DEPRESSÃO E QUARENTENA



1. A última vez que me lembro de tanta unanimidade em torno da questão da paz, foi nos anos oitenta, quando o «mundo civilizado», com a excepção do Reino Unido, liderado pela Europa Ocidental, se opôs tenazmente à política de armamento de Ronald Reagan, sobretudo à sua «Guerra das Estrelas». Do outro lado da barreira, encontrava-se a União Soviética, com a qual todos desejavam dialogar. A União Soviética invadia, dominava e escravizava povos inteiros, e armava-se até aos dentes. Em contrapartida, a inteligentzia europeia queria "dialogar" com os falcões do Kremlin e considerava a política norte-americana perigosa e suicída.

2. À época, a ameaça que pairava no ar era bem superior do que as que impendem actualmente sobre todos nós: a guerra nucelar, entre dois blocos que arrastariam a humanidade para um conflito do qual não ficaria ninguém para contar a história. Reagan não cedeu, Thatcher apoiou-o até ao último momento, e, um dia, numa visita aos EUA, Gorbatchov percebeu que o programa de defesa americano era inatingível por uma URSS degradada e em crise, vítima de si mesma e de um sistema socialista que atrofira o seu desenvolvimento ao longo de décadas. A partir de então, a URSS relegou as questões militares para segundo plano e iniciou as necessárias reformas para o seu relançamento interno e internacional. Os resultados são conhecidos e os ganhos dos milhões de pessoas que habitavam no espaço soviético foram imensos.

3. Nunca vi um atentado terrorista que, em tão pouco tempo, fosse tão conclusivo e tão concludente, descobrindo-se os seus autores e os seus responsáveis. Hoje, ainda sem uma semana decorrida sobre o sucedido, já todos sabemos que: a) a ETA não teve qualquer intervenção no atentado; b) a responsabilidade material foi de comandos islâmicos ligados à al-Qaeda; c) a responsabilidade moral é de Aznar e de Bush, por terem invadido o Iraque (e porque não o Afeganistão?). Tanta pista semeada, tanta "manifestação espontânea", tanta informação disponível em apenas três dias! Espantoso.

4. As consequências deste atentado são mais profundas do que poderia pensar: a Espanha retirará do Iraque, a condenação internacional à política da Aliança crescerá. Blair vai passar maus momentos no Partido Trabalhista e Bush dificilmente será reeleito. O terrorismo conseguiu um volte-face internacional a seu favor. Já se fala, vejam bem, no reforço do protagonismo da União Europeia no Médio Oriente, como se a União fosse, sequer, capaz de cuidar de si própria, quanto mais dos outros. Como, também, já começaram as ladaínhas habituais - entre elas, as declarações de hoje do Sr. Romano Prodi - de que «com a força, nada se resolve».
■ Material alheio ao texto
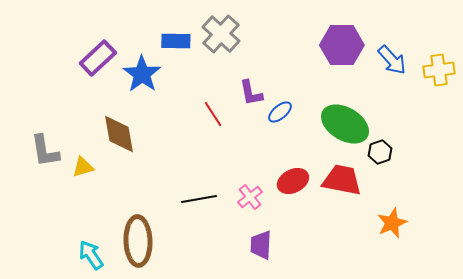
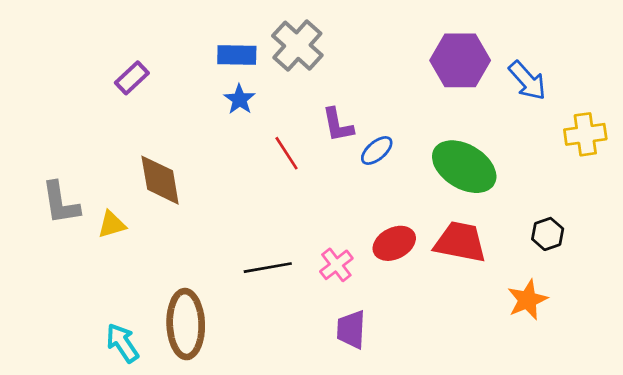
purple rectangle: (98, 58) -> (132, 78), size x0.7
yellow cross: (439, 70) -> (585, 134), moved
blue star: (142, 74) -> (240, 99), moved, size x0.6
black hexagon: (380, 152) -> (548, 234), moved

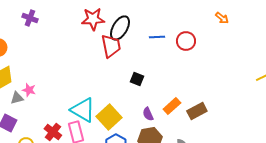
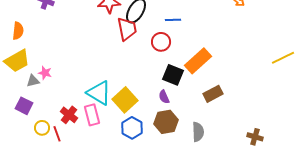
red circle: (186, 41) -> (161, 42), moved
black square: (137, 79) -> (173, 75), moved, size x1.5
orange rectangle: (172, 106) -> (198, 61), moved, size x1.5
5. O mundo ficou, por isso, desde ontem, bem mais perigoso. O terror sabe que tem reféns as populações do mundo livre, e uma mudança da Administração americana só poderá agravar a situação. Os Democratas nunca foram hábeis na política externa e, no limite da sua impotência optam pelo isolacionismo. Veremos, então, se nos falharem os EUA, quem irá dialogar com os terroristas e pôr ordem no Médio Oriente.

6. Chamberlain também quis a paz com a Alemanha. Fez todos os esforços nesse sentido. A Europa Ocidental, por receio a uma nova guerra, foi tolerando as agressões nazis. Havia, então, um tipo meio chato e desagradável, político reformado e com um percurso algo acidentado, que queria soluções de força para a força nazi. Chamava-se Churchill e também perdeu as eleições em 1945.

7. Razões pelas quais deveríamos estar todos em profunda depressão política. Ao invés, só vejo gente alegre e sorridente: agora, com esta vitória de Zapatero, os terroristas hão-de ficar mais sensíveis aos valores da democracia e da tolerância.
Por mim, entro em «quarentena política».